■ EXERCISE DETAILS
Extract the lines up to and including the one that contains "1000KW康明斯发电机组（KTA38-G9柴油机）", starting with the first line of the entries below, and omit the pictures.
SUPPLIED RECORDS section start
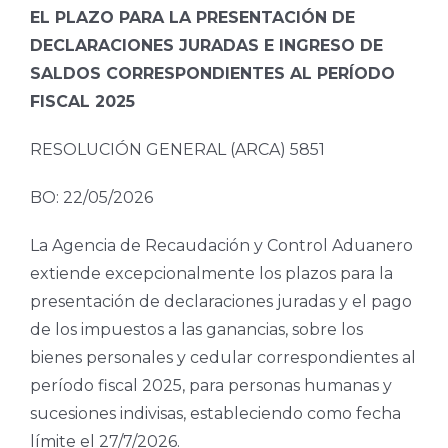
EL PLAZO PARA LA PRESENTACIÓN DE
DECLARACIONES JURADAS E INGRESO DE
SALDOS CORRESPONDIENTES AL PERÍODO
FISCAL 2025
RESOLUCIÓN GENERAL (ARCA) 5851
BO: 22/05/2026
La Agencia de Recaudación y Control Aduanero
extiende excepcionalmente los plazos para la
presentación de declaraciones juradas y el pago
de los impuestos a las ganancias, sobre los
bienes personales y cedular correspondientes al
período fiscal 2025, para personas humanas y
sucesiones indivisas, estableciendo como fecha
límite el 27/7/2026.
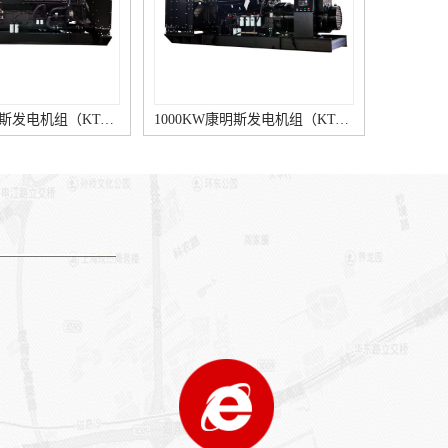
1000KW康明斯发电机组（KTA38-G9柴油机）
880KW康明斯发电机组（KTA38-G5柴油机）
1600KW康明斯发电机组（KTA50-G16A柴油机）
1500KW康明斯发电机组（KTA50-G15A柴油机）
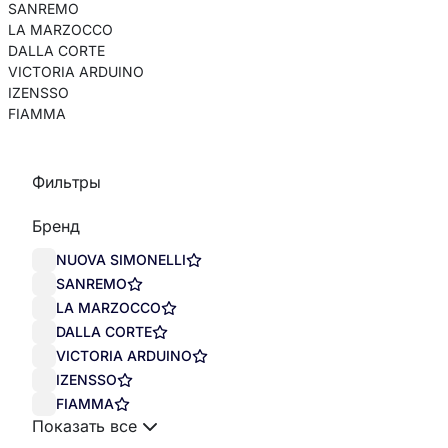
SANREMO
LA MARZOCCO
DALLA CORTE
VICTORIA ARDUINO
IZENSSO
FIAMMA
Фильтры
Бренд
NUOVA SIMONELLI
SANREMO
LA MARZOCCO
DALLA CORTE
VICTORIA ARDUINO
IZENSSO
FIAMMA
Показать все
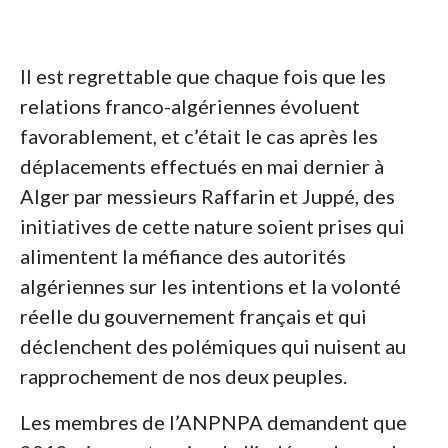
Il est regrettable que chaque fois que les
relations franco-algériennes évoluent
favorablement, et c’était le cas après les
déplacements effectués en mai dernier à
Alger par messieurs Raffarin et Juppé, des
initiatives de cette nature soient prises qui
alimentent la méfiance des autorités
algériennes sur les intentions et la volonté
réelle du gouvernement français et qui
déclenchent des polémiques qui nuisent au
rapprochement de nos deux peuples.
Les membres de l’ANPNPA demandent que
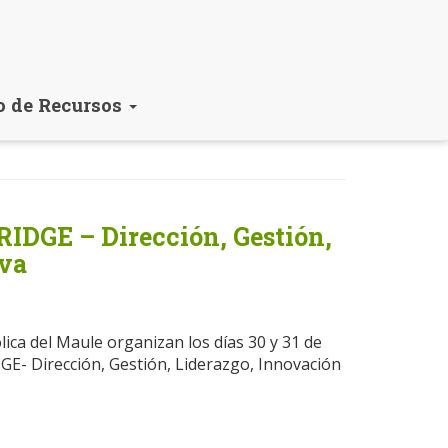
o de Recursos
RIDGE – Dirección, Gestión,
iva
ica del Maule organizan los días 30 y 31 de
DGE- Dirección, Gestión, Liderazgo, Innovación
SUPPLIED RECORDS section end
■ REPLY
EL PLAZO PARA LA PRESENTACIÓN DE
DECLARACIONES JURADAS E INGRESO DE
SALDOS CORRESPONDIENTES AL PERÍODO
FISCAL 2025
RESOLUCIÓN GENERAL (ARCA) 5851
BO: 22/05/2026
La Agencia de Recaudación y Control Aduanero
extiende excepcionalmente los plazos para la
presentación de declaraciones juradas y el pago
de los impuestos a las ganancias, sobre los
bienes personales y cedular correspondientes al
período fiscal 2025, para personas humanas y
sucesiones indivisas, estableciendo como fecha
límite el 27/7/2026.
1000KW康明斯发电机组（KTA38-G9柴油机）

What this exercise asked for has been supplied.